------ Input data ------

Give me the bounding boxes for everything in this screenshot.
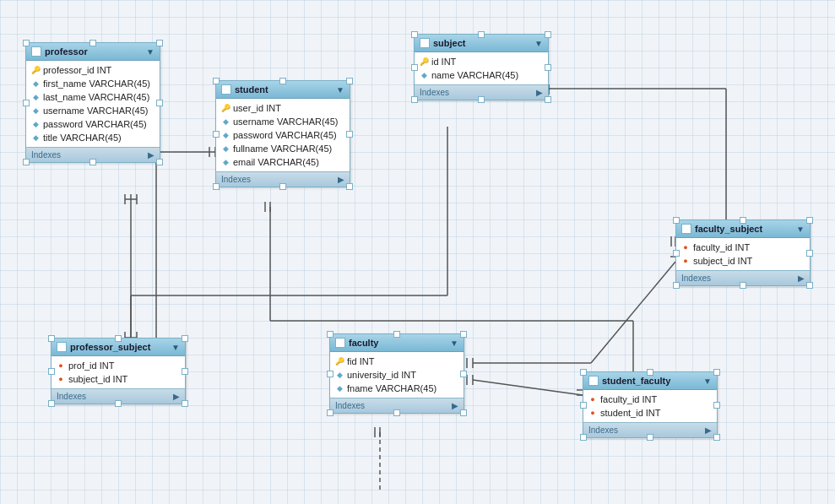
resize-handle-mr-professor_subject[interactable] bbox=[182, 368, 188, 375]
resize-handle-ml-student_faculty[interactable] bbox=[580, 402, 587, 409]
resize-handle-tl-faculty[interactable] bbox=[327, 331, 333, 338]
resize-handle-ml-faculty_subject[interactable] bbox=[673, 250, 680, 257]
resize-handle-tm-student[interactable] bbox=[279, 78, 286, 84]
resize-handle-bl-student[interactable] bbox=[213, 183, 220, 190]
resize-handle-tm-professor_subject[interactable] bbox=[115, 335, 122, 342]
dropdown-icon-student_faculty[interactable]: ▼ bbox=[703, 377, 712, 386]
field-text-professor_subject-0: prof_id INT bbox=[68, 360, 114, 371]
resize-handle-ml-subject[interactable] bbox=[411, 64, 418, 71]
resize-handle-ml-professor[interactable] bbox=[23, 100, 30, 106]
resize-handle-tr-faculty[interactable] bbox=[460, 331, 467, 338]
resize-handle-ml-student[interactable] bbox=[213, 131, 220, 138]
resize-handle-bl-faculty[interactable] bbox=[327, 409, 333, 416]
resize-handle-br-professor_subject[interactable] bbox=[182, 400, 188, 407]
resize-handle-bm-professor[interactable] bbox=[89, 159, 96, 165]
resize-handle-br-faculty[interactable] bbox=[460, 409, 467, 416]
resize-handle-mr-professor[interactable] bbox=[156, 100, 163, 106]
resize-handle-br-subject[interactable] bbox=[545, 96, 551, 103]
table-faculty[interactable]: faculty ▼ 🔑fid INT◆university_id INT◆fna… bbox=[329, 333, 464, 414]
field-row-student-4: ◆email VARCHAR(45) bbox=[216, 155, 350, 169]
resize-handle-tr-professor[interactable] bbox=[156, 40, 163, 46]
field-row-professor-1: ◆first_name VARCHAR(45) bbox=[26, 77, 160, 90]
resize-handle-mr-faculty_subject[interactable] bbox=[806, 250, 813, 257]
indexes-label-student_faculty: Indexes bbox=[588, 425, 618, 435]
field-icon-student-3: ◆ bbox=[221, 144, 230, 153]
resize-handle-tr-faculty_subject[interactable] bbox=[806, 217, 813, 224]
svg-line-29 bbox=[473, 380, 583, 395]
field-icon-faculty-1: ◆ bbox=[335, 371, 344, 379]
resize-handle-bl-subject[interactable] bbox=[411, 96, 418, 103]
table-student_faculty[interactable]: student_faculty ▼ ●faculty_id INT●studen… bbox=[583, 371, 718, 438]
field-row-student_faculty-0: ●faculty_id INT bbox=[583, 393, 717, 406]
indexes-label-faculty_subject: Indexes bbox=[681, 274, 711, 283]
resize-handle-ml-faculty[interactable] bbox=[327, 371, 333, 377]
field-row-subject-0: 🔑id INT bbox=[415, 55, 548, 68]
dropdown-icon-faculty_subject[interactable]: ▼ bbox=[796, 225, 805, 234]
resize-handle-tr-professor_subject[interactable] bbox=[182, 335, 188, 342]
dropdown-icon-faculty[interactable]: ▼ bbox=[450, 339, 458, 348]
resize-handle-bl-professor[interactable] bbox=[23, 159, 30, 165]
resize-handle-tr-student_faculty[interactable] bbox=[713, 369, 720, 376]
field-row-student-3: ◆fullname VARCHAR(45) bbox=[216, 142, 350, 155]
resize-handle-tm-student_faculty[interactable] bbox=[647, 369, 653, 376]
resize-handle-tl-professor_subject[interactable] bbox=[48, 335, 55, 342]
table-faculty_subject[interactable]: faculty_subject ▼ ●faculty_id INT●subjec… bbox=[675, 219, 811, 286]
resize-handle-br-professor[interactable] bbox=[156, 159, 163, 165]
resize-handle-tr-subject[interactable] bbox=[545, 31, 551, 38]
indexes-arrow-student: ▶ bbox=[338, 175, 344, 184]
resize-handle-bm-faculty[interactable] bbox=[393, 409, 400, 416]
dropdown-icon-student[interactable]: ▼ bbox=[336, 85, 344, 95]
resize-handle-tm-subject[interactable] bbox=[478, 31, 485, 38]
resize-handle-bm-subject[interactable] bbox=[478, 96, 485, 103]
resize-handle-tl-faculty_subject[interactable] bbox=[673, 217, 680, 224]
resize-handle-mr-faculty[interactable] bbox=[460, 371, 467, 377]
dropdown-icon-professor[interactable]: ▼ bbox=[146, 47, 155, 57]
table-icon-student_faculty bbox=[588, 376, 599, 386]
resize-handle-br-student[interactable] bbox=[346, 183, 353, 190]
resize-handle-tm-faculty_subject[interactable] bbox=[740, 217, 746, 224]
resize-handle-bm-student[interactable] bbox=[279, 183, 286, 190]
table-subject[interactable]: subject ▼ 🔑id INT◆name VARCHAR(45) Index… bbox=[414, 34, 549, 100]
indexes-arrow-faculty_subject: ▶ bbox=[798, 274, 805, 283]
resize-handle-tl-subject[interactable] bbox=[411, 31, 418, 38]
resize-handle-bm-faculty_subject[interactable] bbox=[740, 282, 746, 289]
resize-handle-mr-student_faculty[interactable] bbox=[713, 402, 720, 409]
field-icon-student-4: ◆ bbox=[221, 158, 230, 166]
resize-handle-mr-subject[interactable] bbox=[545, 64, 551, 71]
field-text-student-2: password VARCHAR(45) bbox=[233, 130, 337, 140]
resize-handle-tm-professor[interactable] bbox=[89, 40, 96, 46]
field-row-student-1: ◆username VARCHAR(45) bbox=[216, 115, 350, 128]
indexes-arrow-faculty: ▶ bbox=[452, 401, 458, 410]
table-professor[interactable]: professor ▼ 🔑professor_id INT◆first_name… bbox=[25, 42, 160, 163]
field-icon-student_faculty-0: ● bbox=[588, 395, 597, 404]
field-text-faculty-0: fid INT bbox=[347, 356, 374, 366]
table-professor_subject[interactable]: professor_subject ▼ ●prof_id INT●subject… bbox=[51, 338, 186, 404]
resize-handle-bl-student_faculty[interactable] bbox=[580, 434, 587, 441]
resize-handle-mr-student[interactable] bbox=[346, 131, 353, 138]
field-icon-professor_subject-0: ● bbox=[57, 361, 65, 370]
resize-handle-tl-professor[interactable] bbox=[23, 40, 30, 46]
field-text-professor-2: last_name VARCHAR(45) bbox=[43, 92, 149, 102]
dropdown-icon-professor_subject[interactable]: ▼ bbox=[171, 343, 180, 352]
resize-handle-tr-student[interactable] bbox=[346, 78, 353, 84]
resize-handle-bm-professor_subject[interactable] bbox=[115, 400, 122, 407]
table-name-student_faculty: student_faculty bbox=[602, 376, 700, 386]
field-row-professor-0: 🔑professor_id INT bbox=[26, 63, 160, 77]
resize-handle-br-faculty_subject[interactable] bbox=[806, 282, 813, 289]
resize-handle-tm-faculty[interactable] bbox=[393, 331, 400, 338]
resize-handle-ml-professor_subject[interactable] bbox=[48, 368, 55, 375]
resize-handle-tl-student_faculty[interactable] bbox=[580, 369, 587, 376]
table-student[interactable]: student ▼ 🔑user_id INT◆username VARCHAR(… bbox=[215, 80, 350, 187]
resize-handle-tl-student[interactable] bbox=[213, 78, 220, 84]
resize-handle-bm-student_faculty[interactable] bbox=[647, 434, 653, 441]
field-icon-faculty-2: ◆ bbox=[335, 384, 344, 393]
resize-handle-br-student_faculty[interactable] bbox=[713, 434, 720, 441]
indexes-label-professor: Indexes bbox=[31, 150, 61, 160]
resize-handle-bl-professor_subject[interactable] bbox=[48, 400, 55, 407]
dropdown-icon-subject[interactable]: ▼ bbox=[534, 39, 543, 48]
field-text-student_faculty-1: student_id INT bbox=[600, 408, 661, 418]
resize-handle-bl-faculty_subject[interactable] bbox=[673, 282, 680, 289]
field-icon-student-1: ◆ bbox=[221, 117, 230, 126]
table-body-faculty: 🔑fid INT◆university_id INT◆fname VARCHAR… bbox=[330, 352, 464, 398]
table-body-professor: 🔑professor_id INT◆first_name VARCHAR(45)… bbox=[26, 61, 160, 147]
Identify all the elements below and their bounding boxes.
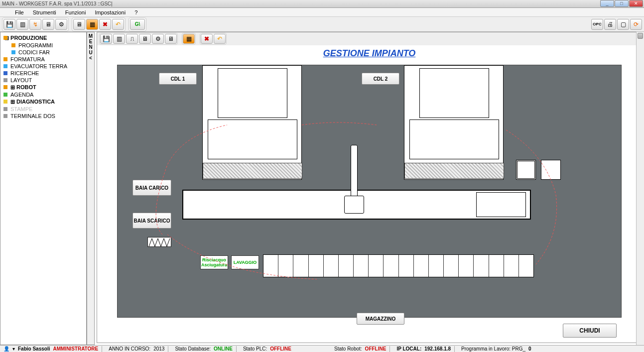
inner-group-2: ▦ xyxy=(182,33,196,45)
inner-tool-icon[interactable]: ⎍ xyxy=(126,34,138,44)
status-ip-label: IP LOCAL: xyxy=(395,346,423,352)
carriage xyxy=(476,192,526,217)
maximize-button[interactable]: □ xyxy=(615,0,629,7)
tree-stampe: STAMPE xyxy=(1,106,85,113)
status-ip: 192.168.1.8 xyxy=(423,346,452,352)
aux-box-1b xyxy=(517,161,535,179)
chiudi-button[interactable]: CHIUDI xyxy=(563,324,617,338)
status-user-marker: ▾ xyxy=(11,346,16,352)
inner-gears-icon[interactable]: ⚙ xyxy=(152,34,164,44)
status-prg-label: Programma in Lavoro: PRG_ xyxy=(460,346,527,352)
inner-undo-icon[interactable]: ↶ xyxy=(214,34,226,44)
delete-icon[interactable]: ✖ xyxy=(99,19,111,30)
orange-box-icon[interactable]: ▦ xyxy=(86,19,98,30)
robot-base xyxy=(344,196,364,214)
waveform-icon xyxy=(147,237,171,247)
screen-icon[interactable]: 🖥 xyxy=(73,19,85,30)
toolbar-group-3: G\ xyxy=(129,17,146,31)
tree-codici[interactable]: CODICI FAR xyxy=(1,49,85,56)
inner-orange-icon[interactable]: ▦ xyxy=(183,34,195,44)
magazzino-button[interactable]: MAGAZZINO xyxy=(357,313,404,325)
risciacquo-box[interactable]: Risciacquo Asciugatura xyxy=(200,255,228,269)
minimize-button[interactable]: _ xyxy=(600,0,614,7)
toolbar-group-1: 💾 ▥ ↯ 🖥 ⚙ xyxy=(2,17,69,31)
close-window-button[interactable]: ✕ xyxy=(629,0,643,7)
save-icon[interactable]: 💾 xyxy=(3,19,15,30)
tree-formatura[interactable]: FORMATURA xyxy=(1,56,85,63)
refresh-icon[interactable]: ⟳ xyxy=(630,19,642,30)
menu-strumenti[interactable]: Strumenti xyxy=(29,8,60,16)
window-title: MAIN - WORKGEST F.A.R. spa V1.1/2013 ::G… xyxy=(2,1,113,6)
page-title: GESTIONE IMPIANTO xyxy=(97,45,642,62)
status-anno-label: ANNO IN CORSO: xyxy=(107,346,152,352)
status-robot: OFFLINE xyxy=(364,346,388,352)
window-icon[interactable]: ▢ xyxy=(617,19,629,30)
lavaggio-box[interactable]: LAVAGGIO xyxy=(231,255,259,269)
robot-icon[interactable]: ↯ xyxy=(29,19,41,30)
tree-robot[interactable]: ⊞ ROBOT xyxy=(1,84,85,91)
tree-diagnostica[interactable]: ⊞ DIAGNOSTICA xyxy=(1,98,85,106)
logo-icon[interactable]: G\ xyxy=(130,19,145,30)
status-role: AMMINISTRATORE xyxy=(51,346,100,352)
inner-delete-icon[interactable]: ✖ xyxy=(201,34,213,44)
plant-layout-mimic: CDL 1 CDL 2 BAIA CARICO xyxy=(117,65,622,318)
inner-group-1: 💾 ▥ ⎍ 🖥 ⚙ 🖥 xyxy=(99,33,178,45)
machine-cdl1 xyxy=(202,65,302,180)
status-db: ONLINE xyxy=(212,346,234,352)
cdl2-button[interactable]: CDL 2 xyxy=(362,73,399,85)
window-buttons: _ □ ✕ xyxy=(600,0,643,7)
status-bar: 👤 ▾ Fabio Sassoli AMMINISTRATORE ANNO IN… xyxy=(0,345,644,352)
vertical-scrollbar[interactable] xyxy=(636,32,644,345)
cdl1-button[interactable]: CDL 1 xyxy=(159,73,197,85)
mimic-frame: 💾 ▥ ⎍ 🖥 ⚙ 🖥 ▦ ✖ ↶ GESTIONE IMPIANTO xyxy=(97,32,642,343)
status-robot-label: Stato Robot: xyxy=(333,346,364,352)
machine-cdl2 xyxy=(404,65,504,180)
menu-collapse-button[interactable]: MENU< xyxy=(87,32,95,345)
inner-save-icon[interactable]: 💾 xyxy=(100,34,112,44)
status-user: Fabio Sassoli xyxy=(16,346,51,352)
menu-help[interactable]: ? xyxy=(130,8,141,16)
baia-scarico-button[interactable]: BAIA SCARICO xyxy=(132,213,171,229)
menu-file[interactable]: File xyxy=(11,8,28,16)
print-icon[interactable]: 🖨 xyxy=(604,19,616,30)
status-plc: OFFLINE xyxy=(268,346,293,352)
user-icon: 👤 xyxy=(2,346,11,352)
menu-impostazioni[interactable]: Impostazioni xyxy=(91,8,129,16)
monitor-icon[interactable]: 🖥 xyxy=(42,19,54,30)
gears-icon[interactable]: ⚙ xyxy=(55,19,67,30)
inner-group-3: ✖ ↶ xyxy=(200,33,227,45)
machine-icon[interactable]: ▥ xyxy=(16,19,28,30)
status-db-label: Stato Database: xyxy=(173,346,212,352)
status-prg: 0 xyxy=(527,346,533,352)
toolbar-right: OPC 🖨 ▢ ⟳ xyxy=(591,19,642,30)
tree-programmi[interactable]: PROGRAMMI xyxy=(1,42,85,49)
status-plc-label: Stato PLC: xyxy=(242,346,268,352)
tree-produzione[interactable]: ⊟ PRODUZIONE xyxy=(1,34,85,42)
inner-monitor-icon[interactable]: 🖥 xyxy=(139,34,151,44)
menu-bar: File Strumenti Funzioni Impostazioni ? xyxy=(0,8,644,17)
scrollbar-thumb[interactable] xyxy=(638,33,643,39)
main-toolbar: 💾 ▥ ↯ 🖥 ⚙ 🖥 ▦ ✖ ↶ G\ OPC 🖨 ▢ ⟳ xyxy=(0,17,644,32)
tree-terminale[interactable]: TERMINALE DOS xyxy=(1,113,85,119)
status-anno: 2013 xyxy=(152,346,166,352)
navigation-tree: ⊟ PRODUZIONE PROGRAMMI CODICI FAR FORMAT… xyxy=(0,32,87,345)
tree-evacuatore[interactable]: EVACUATORE TERRA xyxy=(1,63,85,70)
inner-screen2-icon[interactable]: 🖥 xyxy=(165,34,177,44)
inner-toolbar: 💾 ▥ ⎍ 🖥 ⚙ 🖥 ▦ ✖ ↶ xyxy=(97,32,642,45)
content-area: 💾 ▥ ⎍ 🖥 ⚙ 🖥 ▦ ✖ ↶ GESTIONE IMPIANTO xyxy=(95,32,644,345)
tree-layout[interactable]: LAYOUT xyxy=(1,77,85,84)
tree-ricerche[interactable]: RICERCHE xyxy=(1,70,85,77)
tree-agenda[interactable]: AGENDA xyxy=(1,91,85,98)
toolbar-group-2: 🖥 ▦ ✖ ↶ xyxy=(72,17,126,31)
titlebar: MAIN - WORKGEST F.A.R. spa V1.1/2013 ::G… xyxy=(0,0,644,8)
magazzino-rack xyxy=(263,254,534,277)
inner-machine-icon[interactable]: ▥ xyxy=(113,34,125,44)
aux-box-2 xyxy=(541,160,561,180)
baia-carico-button[interactable]: BAIA CARICO xyxy=(132,180,171,196)
undo-icon[interactable]: ↶ xyxy=(112,19,124,30)
opc-icon[interactable]: OPC xyxy=(591,19,603,30)
menu-funzioni[interactable]: Funzioni xyxy=(61,8,90,16)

------

- Task goal
Copy the lines that hold the word "save". Take them from the records above.

- Reply to the task
save-icon[interactable]: 💾 xyxy=(3,19,15,30)
inner-save-icon[interactable]: 💾 xyxy=(100,34,112,44)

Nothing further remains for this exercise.